# INPUT
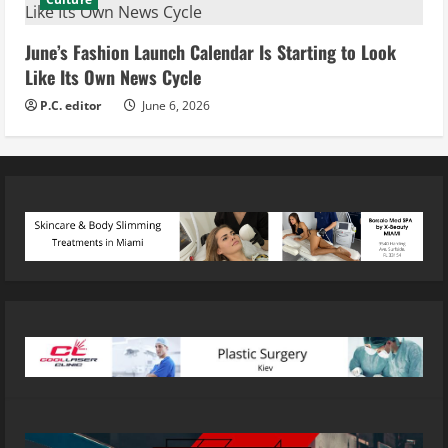
June’s Fashion Launch Calendar Is Starting to Look
Like Its Own News Cycle
P.C. editor
June 6, 2026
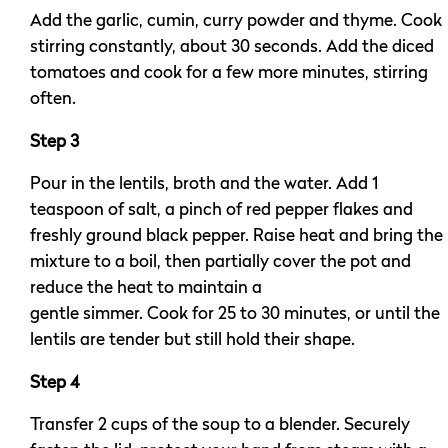
Add the garlic, cumin, curry powder and thyme. Cook
stirring constantly, about 30 seconds. Add the diced
tomatoes and cook for a few more minutes, stirring
often.
Step 3
Pour in the lentils, broth and the water. Add 1
teaspoon of salt, a pinch of red pepper flakes and
freshly ground black pepper. Raise heat and bring the
mixture to a boil, then partially cover the pot and
reduce the heat to maintain a
gentle simmer. Cook for 25 to 30 minutes, or until the
lentils are tender but still hold their shape.
Step 4
Transfer 2 cups of the soup to a blender. Securely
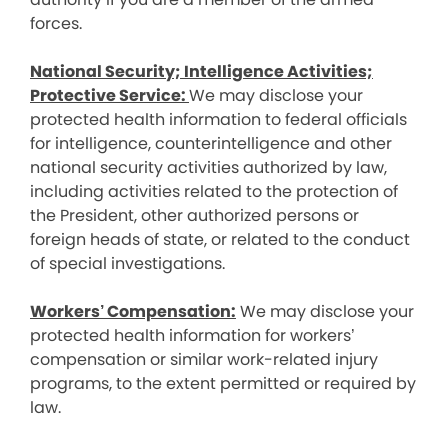
forces.
National Security; Intelligence Activities;
Protective Service:
We may disclose your
protected health information to federal officials
for intelligence, counterintelligence and other
national security activities authorized by law,
including activities related to the protection of
the President, other authorized persons or
foreign heads of state, or related to the conduct
of special investigations.
Workers’ Compensation:
We may disclose your
protected health information for workers’
compensation or similar work-related injury
programs, to the extent permitted or required by
law.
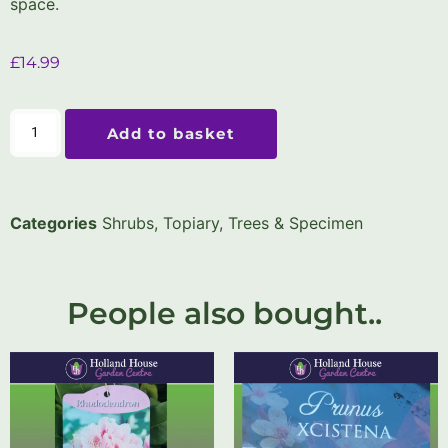
space.
£
14.99
Add to basket
Categories
Shrubs
,
Topiary, Trees & Specimen
People also bought..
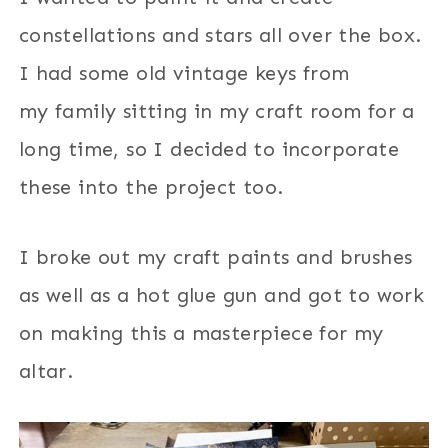
constellations and stars all over the box.
I had some old vintage keys from
my family sitting in my craft room for a
long time, so I decided to incorporate
these into the project too.
I broke out my craft paints and brushes
as well as a hot glue gun and got to work
on making this a masterpiece for my
altar.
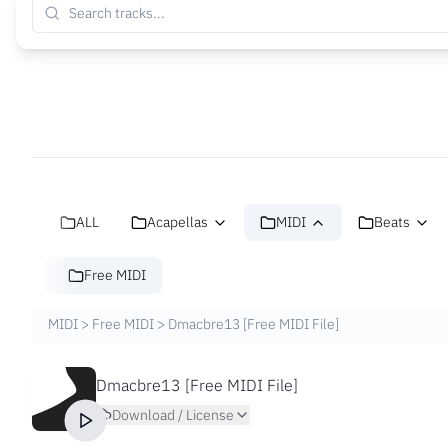
ALL
Acapellas
MIDI
Beats
Free MIDI
MIDI
>
Free MIDI
>
Dmacbre13 [Free MIDI File]
Dmacbre13 [Free MIDI File]
Download / License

# PROBLEM TO SOLVE
Transcribe only the lines from the line holding "constellations and stars all over the box." to the final line of the listing above. Keep them exact, include both ends, and skip the pictures.

# COMPLETED TASK
constellations and stars all over the box.
I had some old vintage keys from
my family sitting in my craft room for a
long time, so I decided to incorporate
these into the project too.
I broke out my craft paints and brushes
as well as a hot glue gun and got to work
on making this a masterpiece for my
altar.
ALL
Acapellas
MIDI
Beats
Free MIDI
MIDI
>
Free MIDI
>
Dmacbre13 [Free MIDI File]
Dmacbre13 [Free MIDI File]
Download / License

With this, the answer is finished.